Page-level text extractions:
────────────────
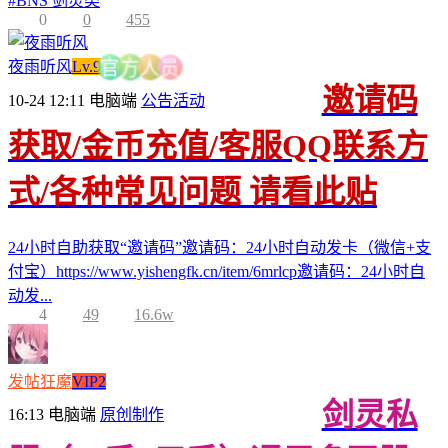
#
BNS 剑灵类
0
0
455
夜雨听风
Lv.9
员
人
方
官
邀请码
10-24 12:11
电脑端
公告活动
获取/金币充值/客服QQ联系方
式/各种常见问题 请看此贴
24小时自助获取“邀请码”邀请码：24小时自动发卡（微信+支
付宝）https://www.yishengfk.cn/item/6mrlcp邀请码：24小时自
动发...
4
49
16.6w
发帖狂魔
VIP2
剑灵私
16:13
电脑端
原创制作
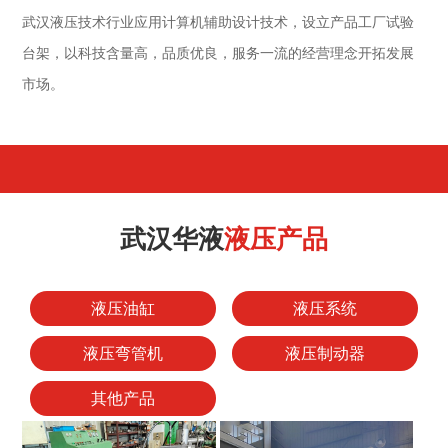
武汉液压技术行业应用计算机辅助设计技术，设立产品工厂试验
台架，以科技含量高，品质优良，服务一流的经营理念开拓发展
市场。
武汉华液
液压产品
液压油缸
液压系统
液压弯管机
液压制动器
其他产品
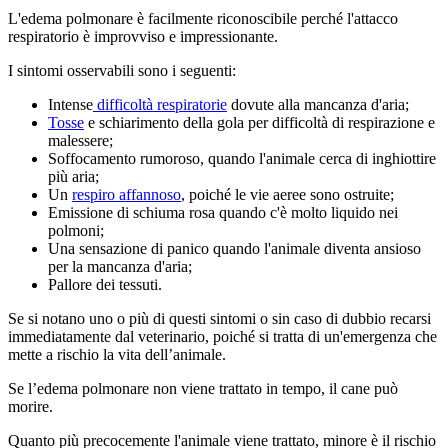
L'edema polmonare è facilmente riconoscibile perché l'attacco
respiratorio è improvviso e impressionante.
I sintomi osservabili sono i seguenti:
Intense
difficoltà respiratorie
dovute alla mancanza d'aria;
Tosse
e schiarimento della gola per difficoltà di respirazione e
malessere;
Soffocamento rumoroso, quando l'animale cerca di inghiottire
più aria;
Un
respiro affannoso
, poiché le vie aeree sono ostruite;
Emissione di schiuma rosa quando c'è molto liquido nei
polmoni;
Una sensazione di panico quando l'animale diventa ansioso
per la mancanza d'aria;
Pallore dei tessuti.
Se si notano uno o più di questi sintomi o sin caso di dubbio recarsi
immediatamente dal veterinario, poiché si tratta di un'emergenza che
mette a rischio la vita dell’animale.
Se l’edema polmonare non viene trattato in tempo, il cane può
morire.
Quanto più precocemente l'animale viene trattato, minore è il rischio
────────────────
Pull every line containing "difficoltà" out of the data above.

Reply to the task:
difficoltà respiratorie
e schiarimento della gola per difficoltà di respirazione e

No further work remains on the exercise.